The Creative Ecosystem

More on benchmarking from Will K. Wilkins, Real Art Ways' Executive Director: 

It’s so valuable to look at other places where artists and creativity have been at the center of changing attitudes and evolving dynamic communities.  Project Row Houses in Houston is an interesting example.  I also like what AS220 has done in Providence.  And the Philadelphia Mural Project is of a scale and quality that engages people as participants, as neighbors and visitors. All of those organizations exist in a broader creative context.  

What I mean is that it isn’t just them, by themselves.  There is a supportive infrastructure of funders and creative allies to collaborate with and bounce off.  It isn’t about one big thing. It’s about an ecosystem of organizations, businesses, artists, activists and entrepreneurs.

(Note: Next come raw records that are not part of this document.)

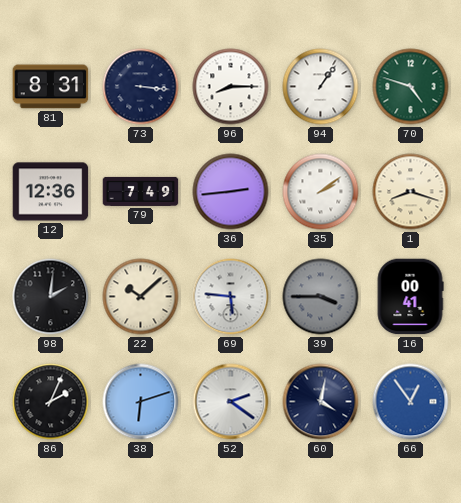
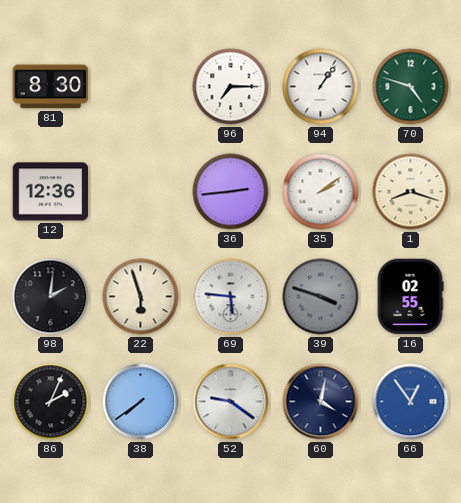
81: 8:31 -> 8:30
73: 3:16 -> none
96: 8:15 -> 7:15
79: 7:49 -> none
22: 10:08 -> 5:57
39: 3:45 -> 3:48
16: 00:41 -> 02:55
38: 6:12 -> 7:39
52: 2:21 -> 9:21
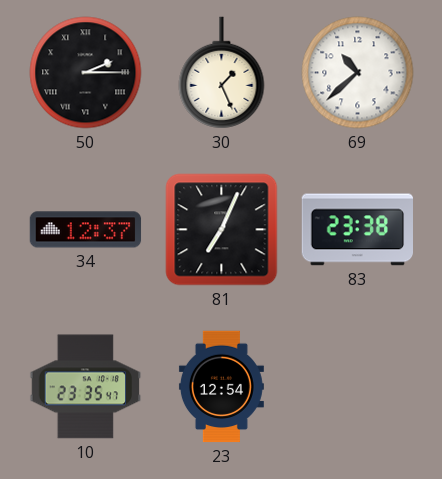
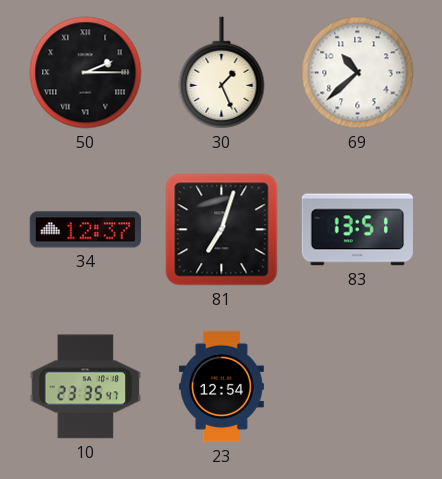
81: 7:04 -> 7:03
83: 23:38 -> 13:51
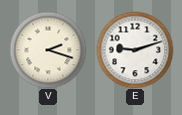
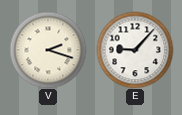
E: 9:12 -> 9:07
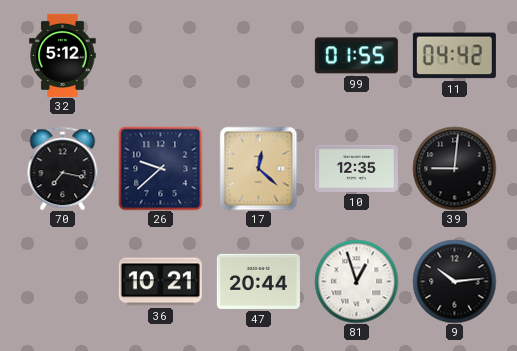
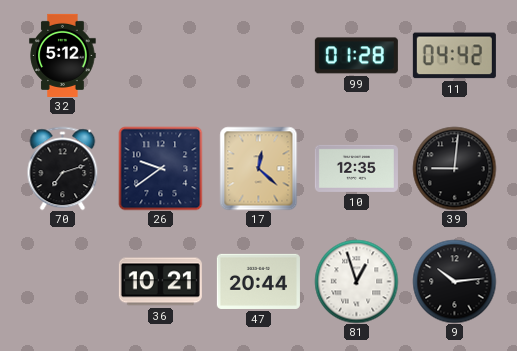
99: 01:55 -> 01:28
70: 7:17 -> 7:12
26: 9:38 -> 9:39
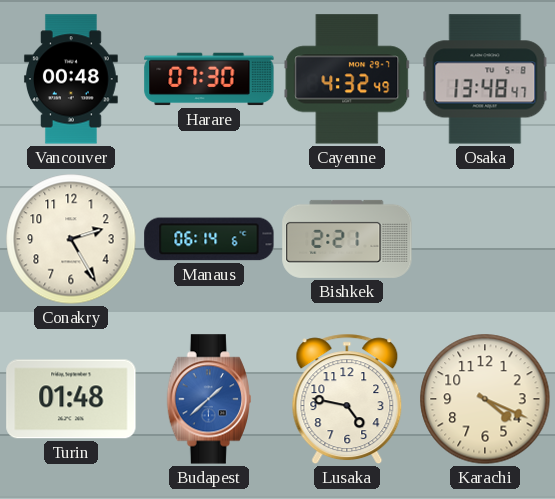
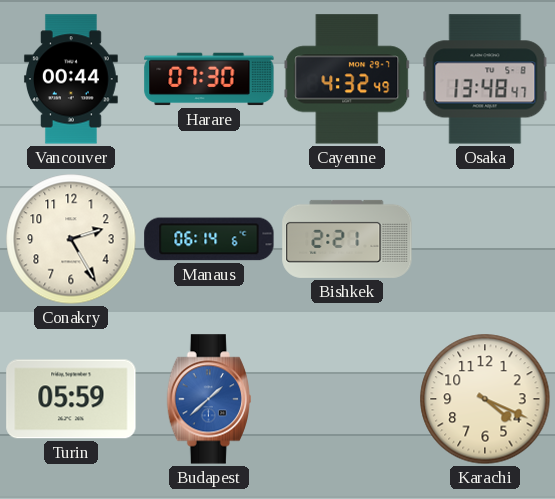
Vancouver: 00:48 -> 00:44
Turin: 01:48 -> 05:59
Lusaka: 4:47 -> none
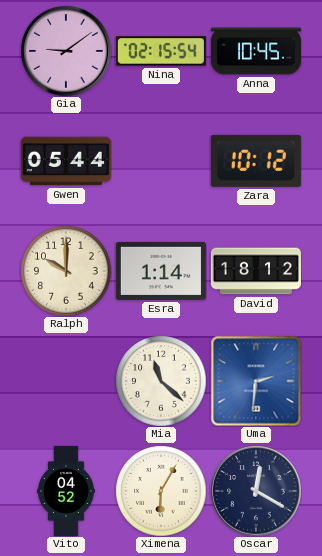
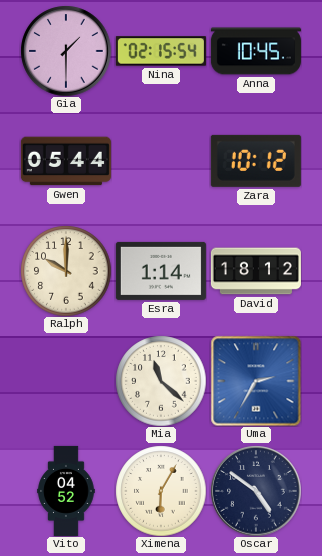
Gia: 9:09 -> 1:30
Uma: 2:31 -> 2:35
Oscar: 12:20 -> 4:51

Hartford is a city that has made some dramatically bad development decisions, ideas that perhaps seemed forward thinking at the time.  What those decisions have in common is a search for a “big bang,” the big project that will be the spark that makes other things happen.  It is past time to think differently about development, to recognize the significance of the local, the already existing, the modest, the creative, the idiosyncratic.

We’ve got assets, and it’s important to appreciate what we’ve got:  

  • A steady influx of young creative people that comes through the area's colleges.  
  • A renowned scene for jazz, replete with committed educators and outstanding young musicians.  
  • A group of visual artists who have worked hard to create a supportive local scene.  
  • Institutions that are committed to the city and its development.  

We have a context that can provide energy and ideas for creative development.

Jane Jacobs said (something like), “New ideas require old buildings.”  Parkville is a good example of what can happen in old buildings, creative enterprises that would be unviable in newer structures.  And look at what the University of Hartford has done with an old car dealership building.

Learning from others, and learning from mistakes, are fundamental.  So is appreciating what we already have.

One idea: tear down I-84 where it slices through Hartford.  Look at how the demolition of elevated highways in San Francisco has resulted in vibrant neighborhoods in what used to be "no man's lands."